→ **Entries provided**
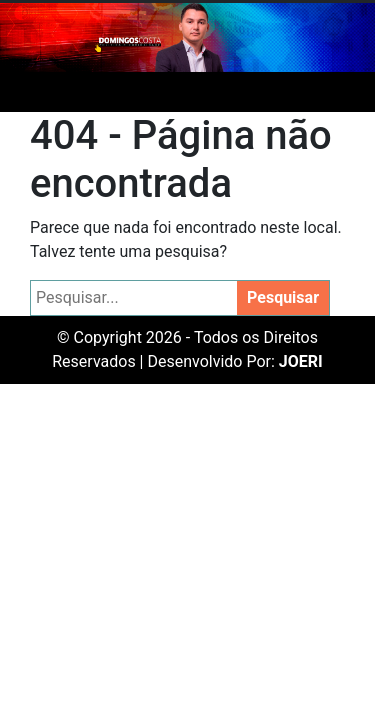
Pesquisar (283, 297)
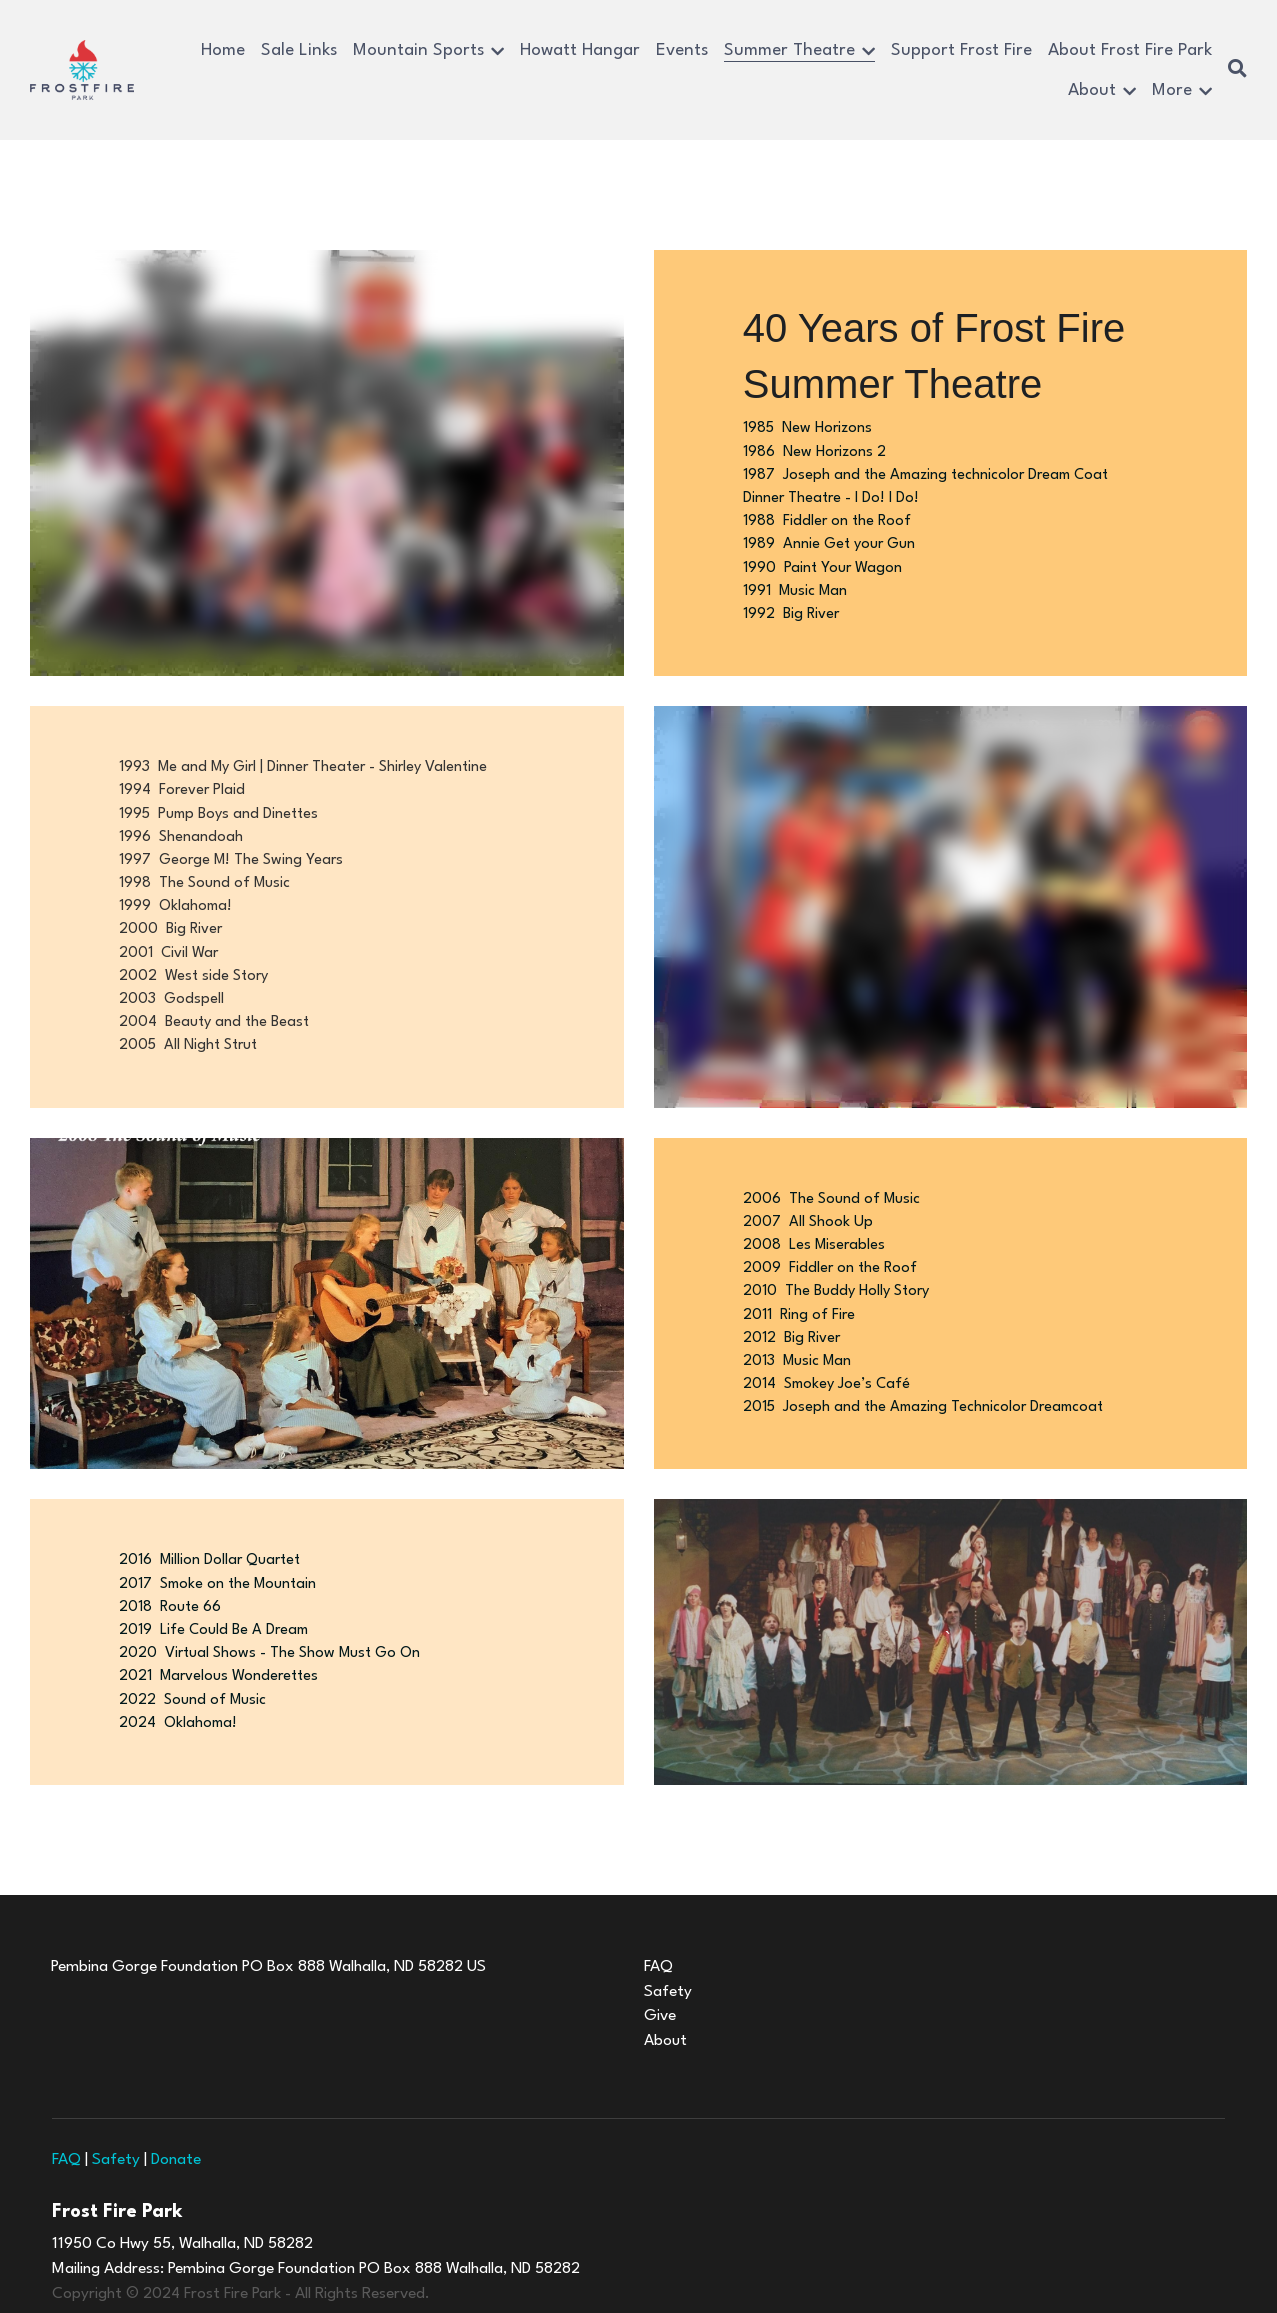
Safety (116, 2097)
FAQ (66, 2097)
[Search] (1237, 70)
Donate (176, 2097)
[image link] (82, 68)
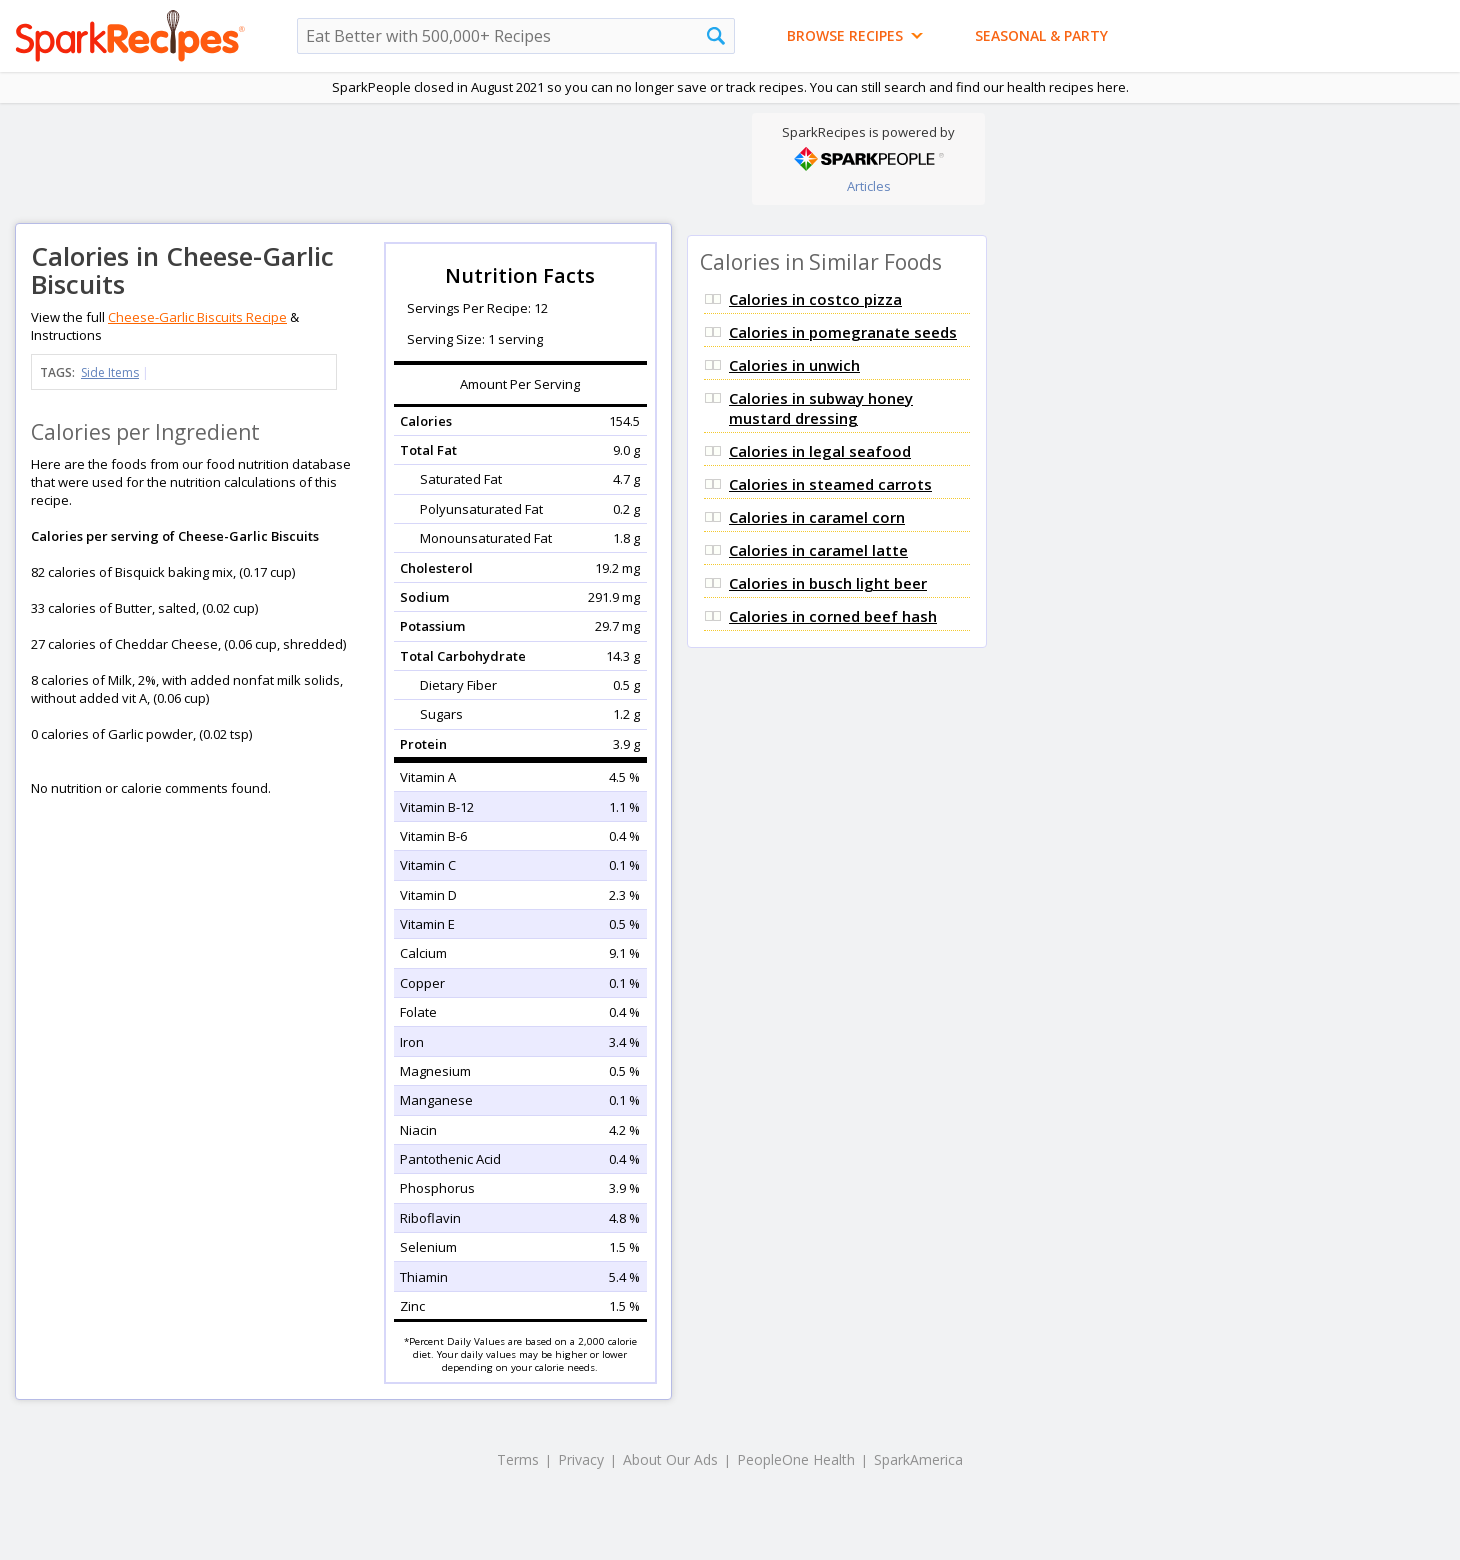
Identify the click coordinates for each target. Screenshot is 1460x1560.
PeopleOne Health (796, 1459)
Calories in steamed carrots (830, 484)
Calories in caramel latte (818, 550)
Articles (869, 186)
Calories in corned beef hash (833, 616)
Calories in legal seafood (820, 451)
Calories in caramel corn (817, 517)
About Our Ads (670, 1459)
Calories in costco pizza (815, 299)
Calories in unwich (794, 365)
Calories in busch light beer (828, 583)
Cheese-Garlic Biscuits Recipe (197, 317)
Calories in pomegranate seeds (843, 332)
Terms (518, 1459)
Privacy (581, 1459)
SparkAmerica (918, 1459)
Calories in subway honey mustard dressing (821, 408)
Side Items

→ **Aim of the task**
Please repeat, exactly and only, the lines from the one containing "Calories in costco pizza (815, 299)" through the last line of the records, both included.

→ **Solution to this task**
Calories in costco pizza (815, 299)
Calories in unwich (794, 365)
Calories in busch light beer (828, 583)
Cheese-Garlic Biscuits Recipe (197, 317)
Calories in pomegranate seeds (843, 332)
Terms (518, 1459)
Privacy (581, 1459)
SparkAmerica (918, 1459)
Calories in subway honey mustard dressing (821, 408)
Side Items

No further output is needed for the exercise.